Dzieci prezydenta wrzuciły tam filmik "Pewnie nas nie znacie", w którym zachęcają do głosowania na ojca. "Nie jesteśmy celebrytami. (.) Pracujemy, wychowujemy dzieci, płacimy podatki, mamy kredyty. Jedyne co jest nietypowego w naszym życiu to to, że nasz tata jest prezydentem" - zaczyna spot Maria (32 l.). "My też naprawdę nie we wszystkim się z nim zgadzamy, ale znamy go i wiemy, że totalnie zależy mu na Polsce" - dodaje najmłodsza Elżbieta (26 l.). - Dawno się tak nie wzruszyłem - powiedział prezydent. Tym bardziej że - dodał - dzieci trzymają się z dala od kamer. Prawda. Wspólnych fotografii Komorowskich trudno szukać. Choć np. w Narodowym Archiwum Cyfrowym zachowało się kilka zdjęć z 1991 r. przedstawiających wiceministra obrony narodowej Bronisława Komorowskiego z rodziną.

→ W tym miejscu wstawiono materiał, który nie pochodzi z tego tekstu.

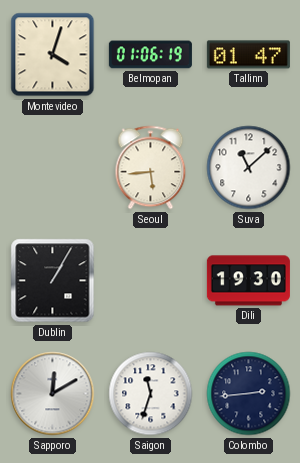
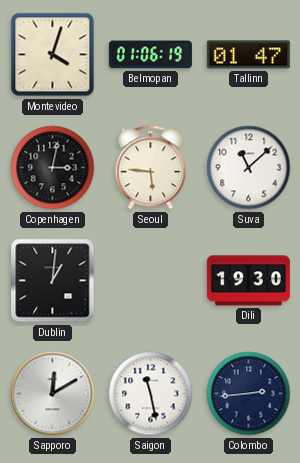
Copenhagen: none -> 3:02
Seoul: 5:44 -> 5:46
Dublin: 1:05 -> 1:01
Saigon: 11:33 -> 11:28
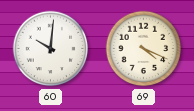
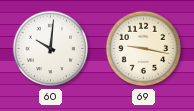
69: 4:19 -> 9:17
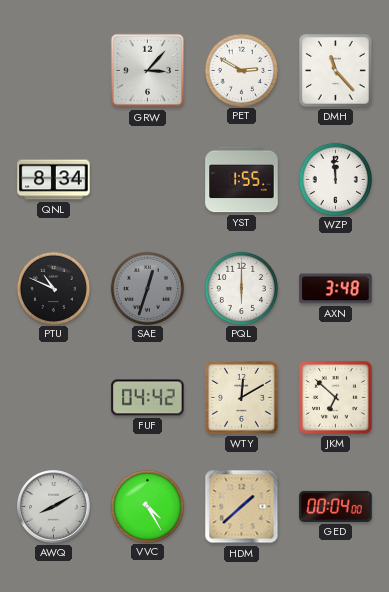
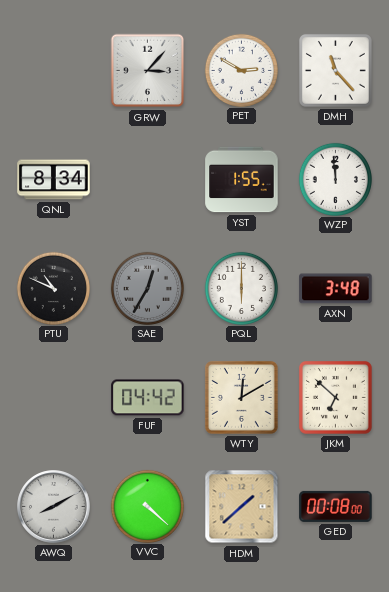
SAE: 12:33 -> 12:35
VVC: 4:25 -> 4:22
GED: 00:04 -> 00:08
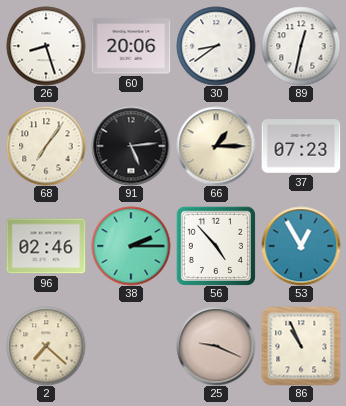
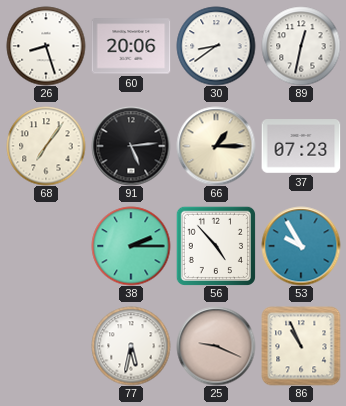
96: 02:46 -> none
53: 12:55 -> 9:55
2: 7:22 -> none
77: none -> 5:32
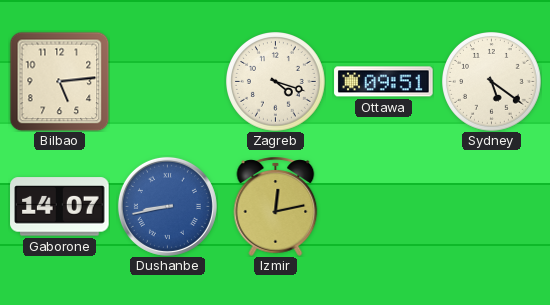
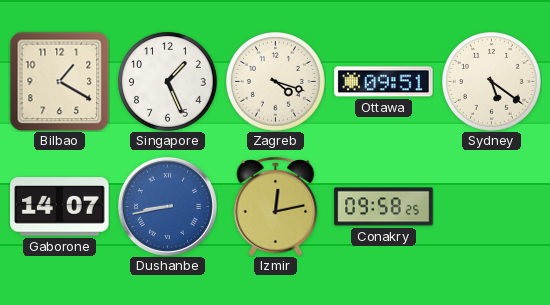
Bilbao: 5:14 -> 1:20
Singapore: none -> 1:26
Conakry: none -> 09:58
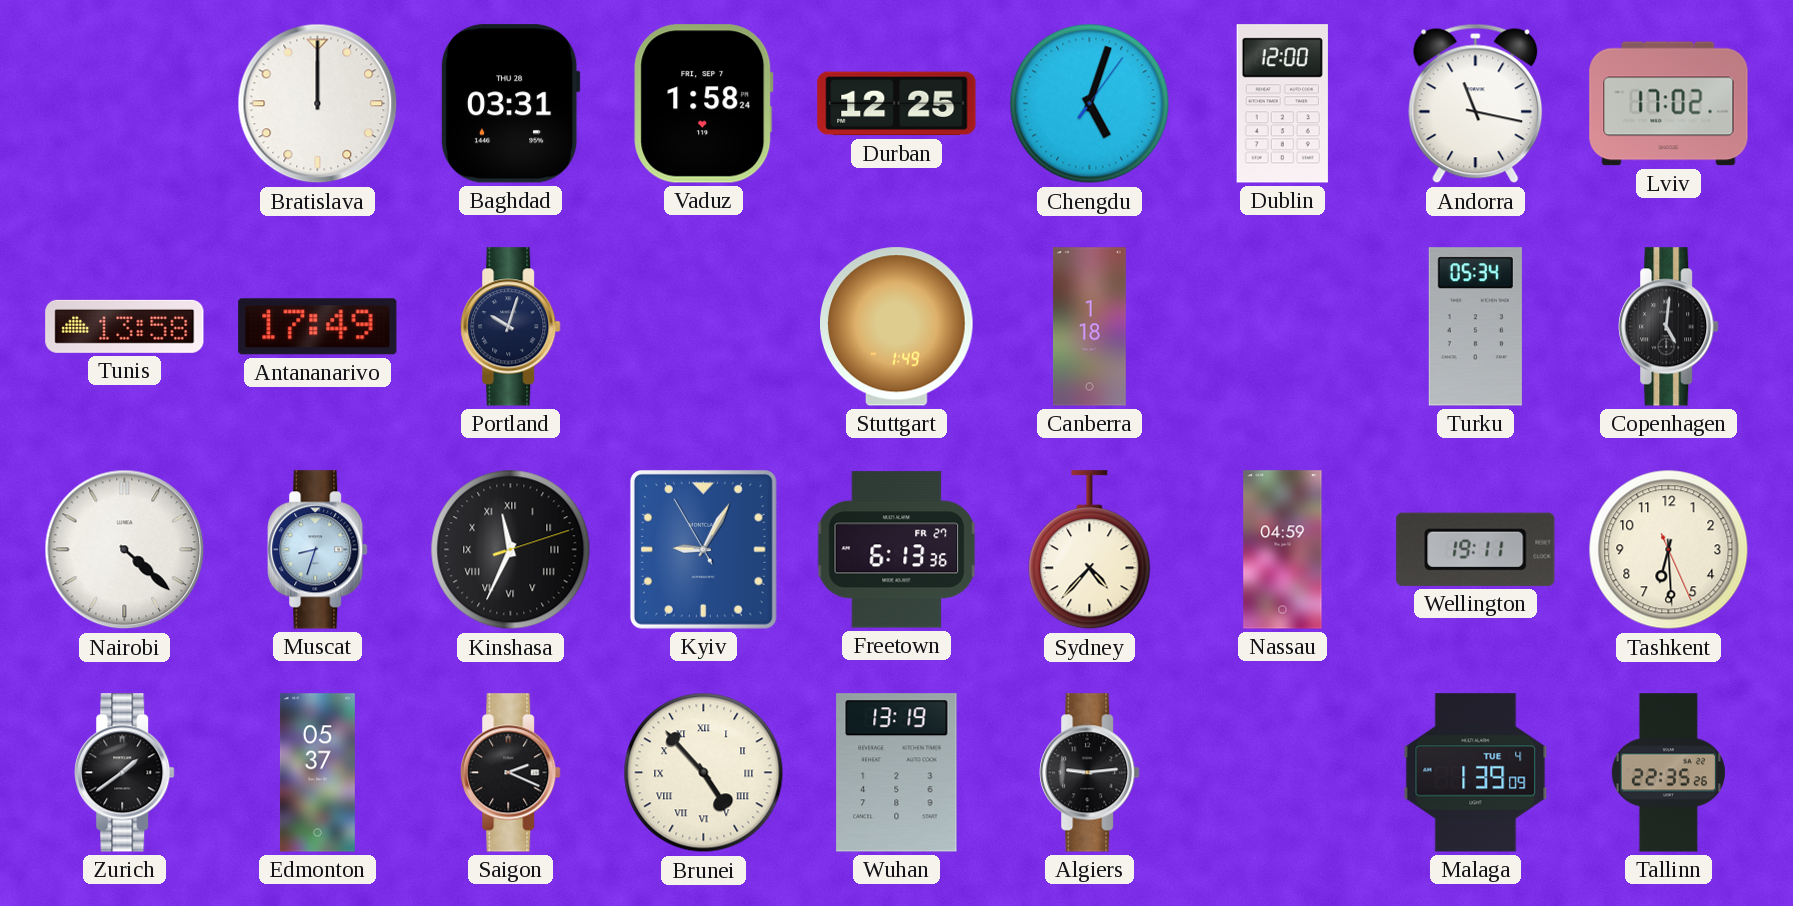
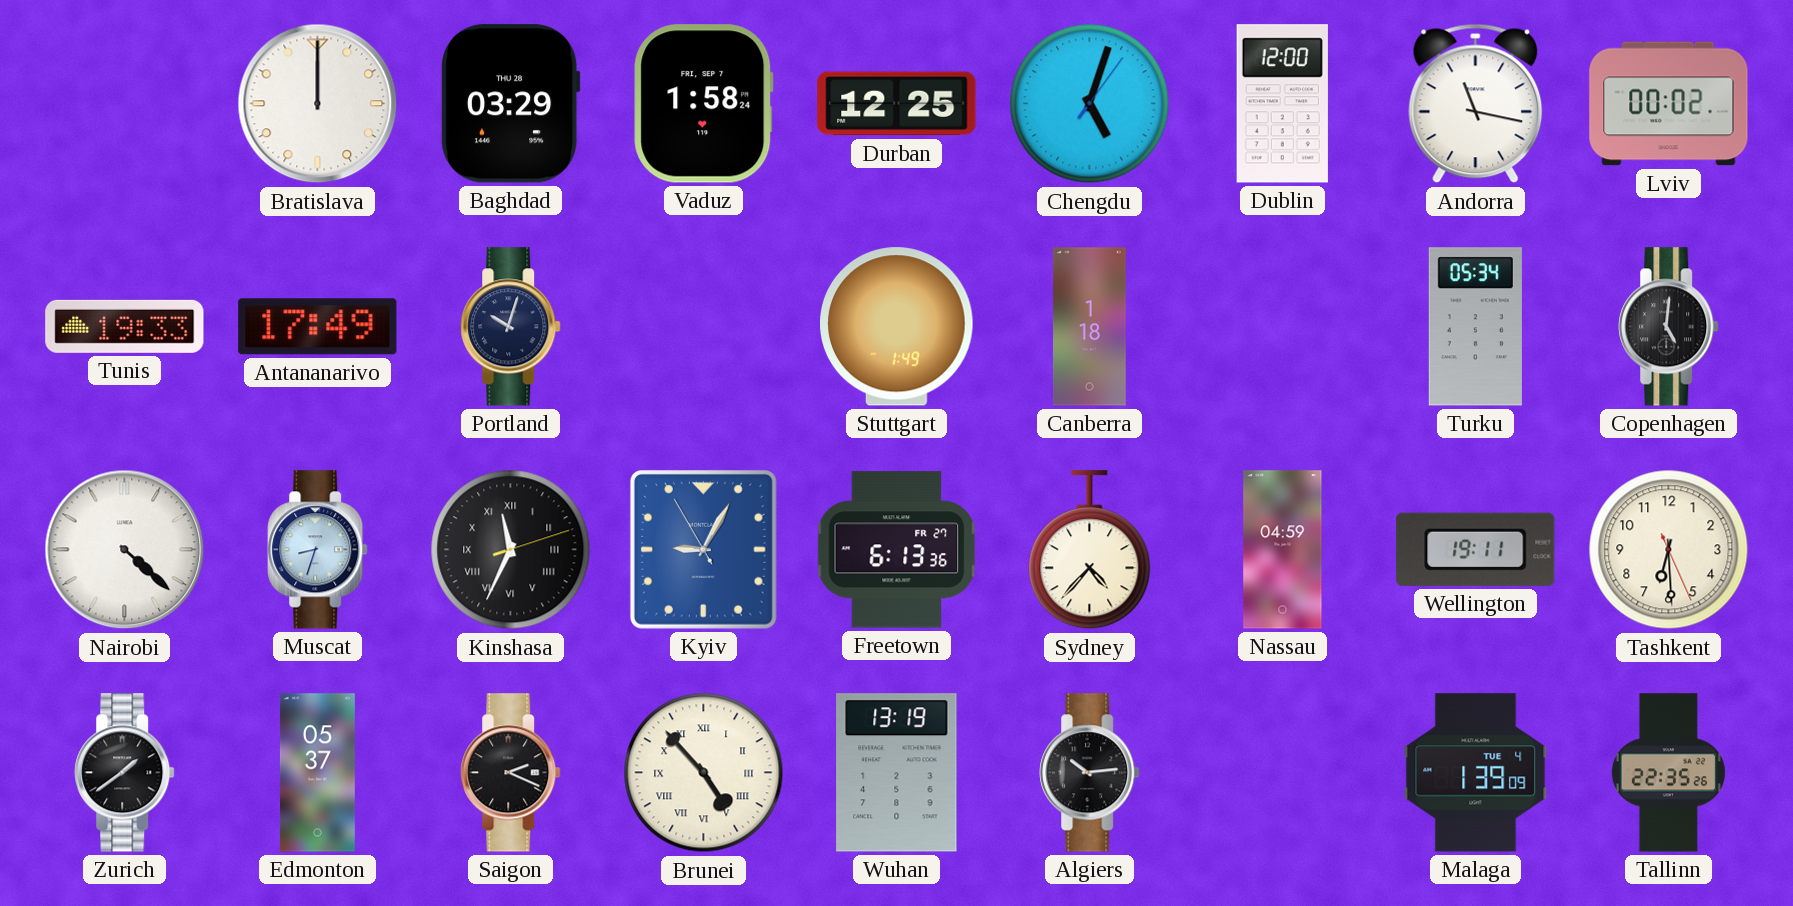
Baghdad: 03:31 -> 03:29
Lviv: 17:02 -> 00:02
Tunis: 13:58 -> 19:33
Algiers: 9:14 -> 10:14
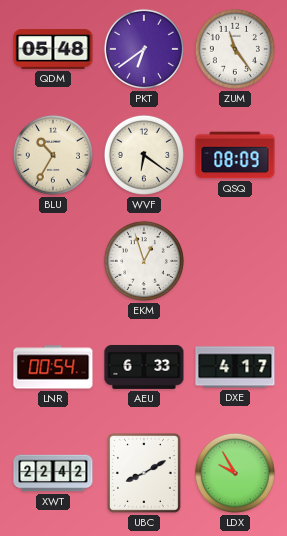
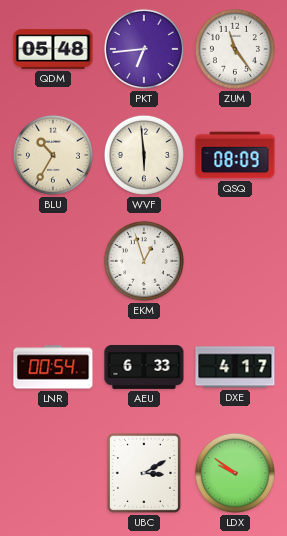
PKT: 6:39 -> 6:44
WVF: 6:21 -> 5:59
XWT: 22:42 -> none
UBC: 8:10 -> 3:10
LDX: 9:55 -> 9:51
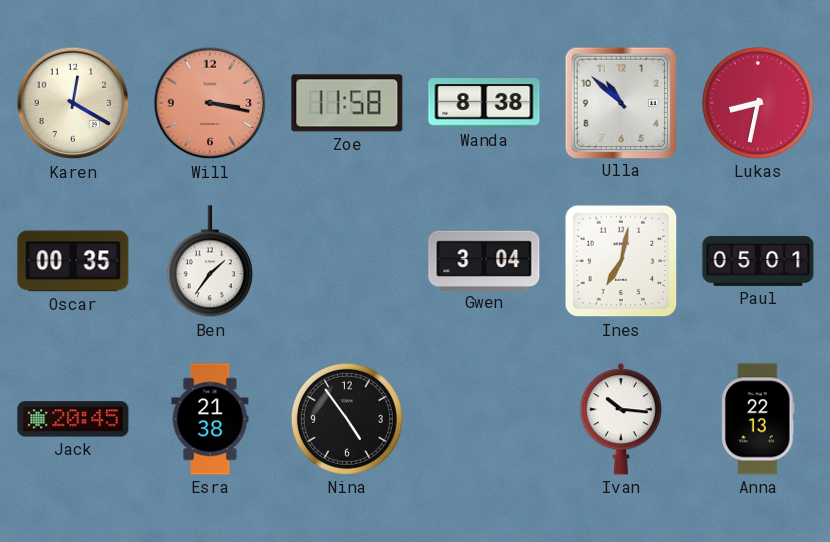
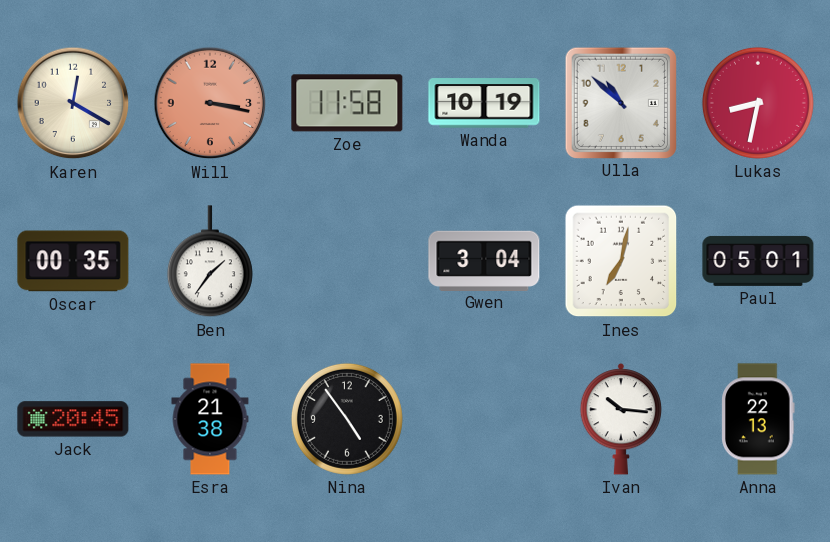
Wanda: 8:38 -> 10:19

Zobacz też: Nowy sondaż. Duda UCIEKA Komorowskiemu!
Prezydent jest "pod wąsem", szczuplutki, pani Anna ma blond włosy, a wokół nich kręci się gromadka maluchów. Czas mijał, wiceminister został prezydentem, dzieci dorosły, wyszły z domu, poszukały pracy z daleka od urzędów, państwowych spółek. Żyją jak chcą i na własny rachunek. I do rodzinnych zdjęć się nie ustawiały. Chroniły prywatność. Aż do teraz, kiedy z pomocą przyjaciół nagrały filmik. Czy ich poświęcenie pomoże ojcu? Politolog powątpiewa. - Prywatne sprawy prezydenta już nie poruszą wyborców, nie zatrzymają tej fali społecznego buntu, który wywołał Kukiz - ocenia prof. Kazimierz Kik. - Prezydent ma szanse na wygraną, pod warunkiem że pomoże mu elektorat Platformy. Zaczyna bowiem brakować czasu, by zdobyć głos niezdecydowanych.